Page-level text extractions
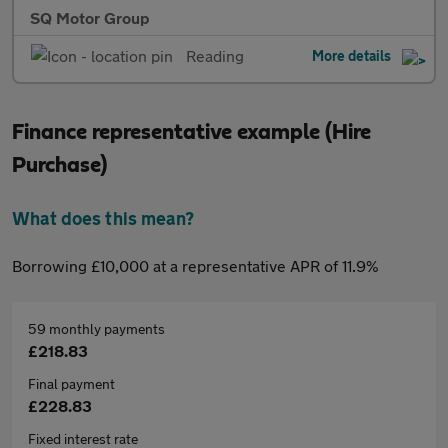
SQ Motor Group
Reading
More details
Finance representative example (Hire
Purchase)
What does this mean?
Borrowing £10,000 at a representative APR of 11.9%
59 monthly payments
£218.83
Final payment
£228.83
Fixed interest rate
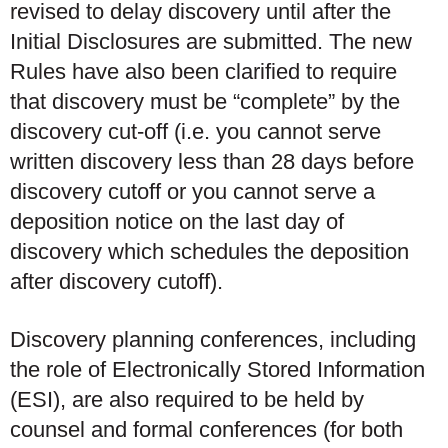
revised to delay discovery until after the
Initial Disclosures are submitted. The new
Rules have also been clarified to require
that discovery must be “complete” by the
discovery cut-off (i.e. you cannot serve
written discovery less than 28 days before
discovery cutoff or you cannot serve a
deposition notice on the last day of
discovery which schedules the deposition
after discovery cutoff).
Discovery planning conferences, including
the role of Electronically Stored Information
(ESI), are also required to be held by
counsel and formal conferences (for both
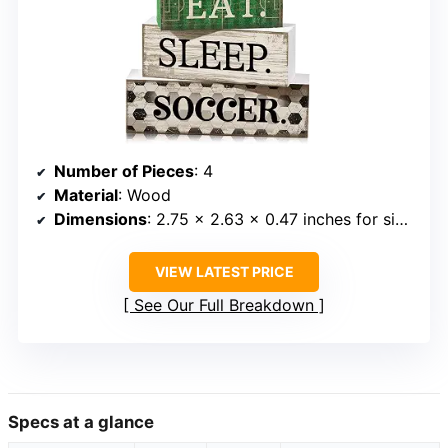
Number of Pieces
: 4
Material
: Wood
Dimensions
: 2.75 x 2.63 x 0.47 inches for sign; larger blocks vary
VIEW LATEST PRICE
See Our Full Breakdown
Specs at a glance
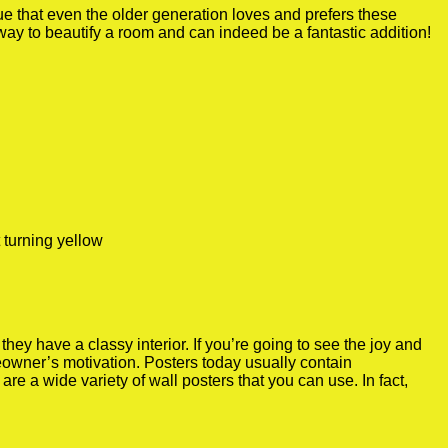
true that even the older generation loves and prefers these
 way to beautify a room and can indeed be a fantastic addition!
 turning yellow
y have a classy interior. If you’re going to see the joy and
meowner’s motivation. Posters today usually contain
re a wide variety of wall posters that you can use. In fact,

What the exercise asks: Give back, word for word, only the lines from the one containing "way to beautify" through the closing line of the entries.

Answer box:
 way to beautify a room and can indeed be a fantastic addition!
 turning yellow
y have a classy interior. If you’re going to see the joy and
meowner’s motivation. Posters today usually contain
re a wide variety of wall posters that you can use. In fact,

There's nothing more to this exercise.